Something about sequels never being as good as the first should go here.
Less a game than a experiment in how to move on, Effigy allows you to place actual image files from your computer into a virtual fire that will then delete them. There’s a very particular use-case here for anyone that has trouble letting go of particularly bothersome memories. I can relate perhaps a bit too well.
Presented under the context of an unfinished game gone horribly wrong, Quirkaglitch is so confusing and abrasive that many won’t even get past the title screen. If you do, you are then expected to navigate an intentionally awkward control screen through environments that look like a ZX Spectrum threw up inside of a Vectrex. It’s pretty cool.

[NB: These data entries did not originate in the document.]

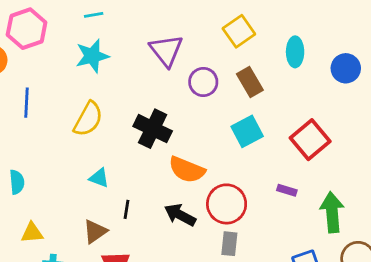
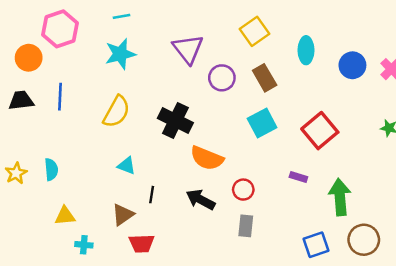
red circle: (227, 204) -> (243, 190), size x0.6

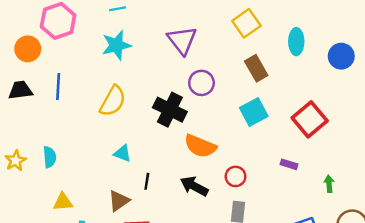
purple circle: (222, 78) -> (201, 83), moved
green arrow: (340, 197) -> (329, 184), size x0.5

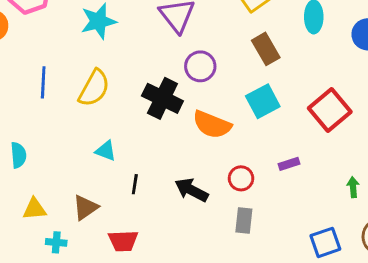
blue line: (58, 87) -> (43, 82), moved
orange semicircle: (200, 146) -> (212, 125), moved
purple rectangle: (289, 164) -> (289, 164), moved, turned -35
brown triangle: (119, 201) -> (85, 207), moved

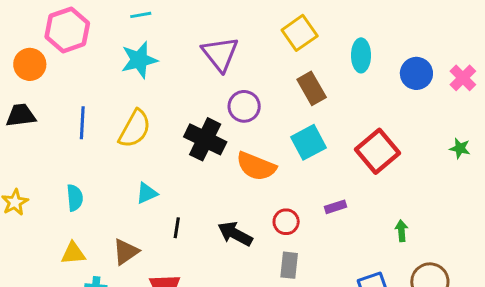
cyan triangle: (106, 151) -> (147, 193), turned -45
cyan semicircle: (18, 155) -> (75, 198), moved

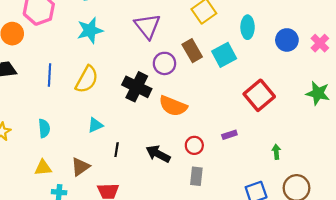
brown rectangle: (312, 88) -> (192, 51), moved
cyan square: (309, 142) -> (224, 55), moved
green star: (460, 148) -> (318, 93), size x1.6

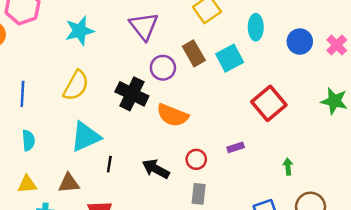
blue line: (49, 75) -> (22, 94), moved
cyan triangle: (95, 125) -> (86, 137), size x1.8
brown triangle: (80, 167) -> (69, 183), turned 30

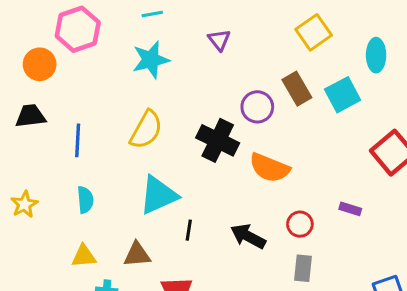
purple triangle: (144, 26) -> (219, 40), moved, size x0.6
purple rectangle: (236, 147) -> (350, 209), turned 35

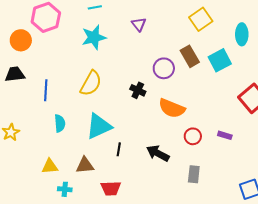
black cross: (218, 140) -> (138, 90), size x0.6
cyan semicircle: (85, 200) -> (60, 123), moved
red circle: (300, 224) -> (193, 136), moved

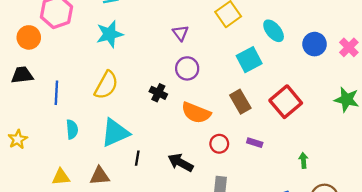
purple triangle: (139, 24) -> (181, 33), moved
cyan ellipse: (242, 34) -> (274, 31), turned -40
brown rectangle: (190, 56) -> (240, 102), moved

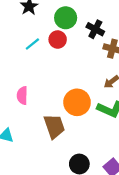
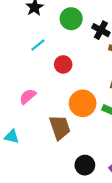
red circle: (58, 40) -> (63, 64), moved
pink semicircle: (22, 95) -> (28, 96), turned 48

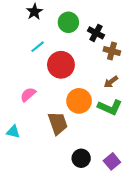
red circle: (63, 64) -> (61, 65), size x1.6

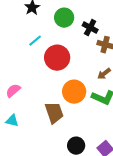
pink semicircle: (28, 95) -> (13, 91), moved

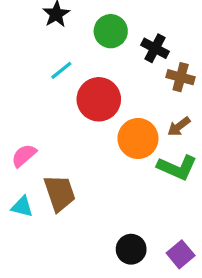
orange circle: (74, 92) -> (138, 138), moved
brown trapezoid: (54, 113) -> (60, 193), moved

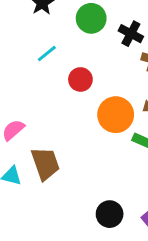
red circle: (99, 99) -> (80, 79), size x0.6

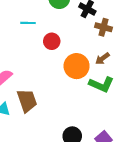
cyan line: (47, 53) -> (28, 23), turned 40

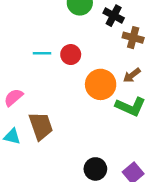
cyan line: (28, 23) -> (42, 53), moved

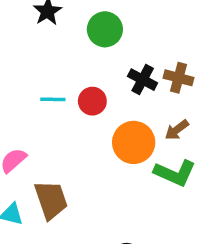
black cross: (114, 16) -> (143, 80), moved

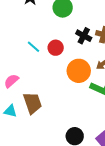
cyan line: (53, 99) -> (33, 47), turned 40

While a game like Eversion thrives on its ability to deceive and slowly unveil something terrible over a period of time, Freedom-Diegesis starts out of the gate letting you know how hostile it is towards you, mixing a basic puzzle platformer with an aesthetic that makes you downright terrified to touch anything.
Yes, you too can finally know the crippling defeat a content creator feels when no one watches their videos! A simulation that maybe hits a little too close to home, Tube Tycoon tries to offer a fairly realistic journey to the top (or somewhere near the middle) of the YouTube world.
A very subdued experiment about perspective. You are placed in a room with a handful of people that you have the power to walk through. Upon doing so, you can see how they perceive the exact same room, if only for a few moments. It doesn’t last more than a few minutes, but still manages to say something very powerful in its own understated way.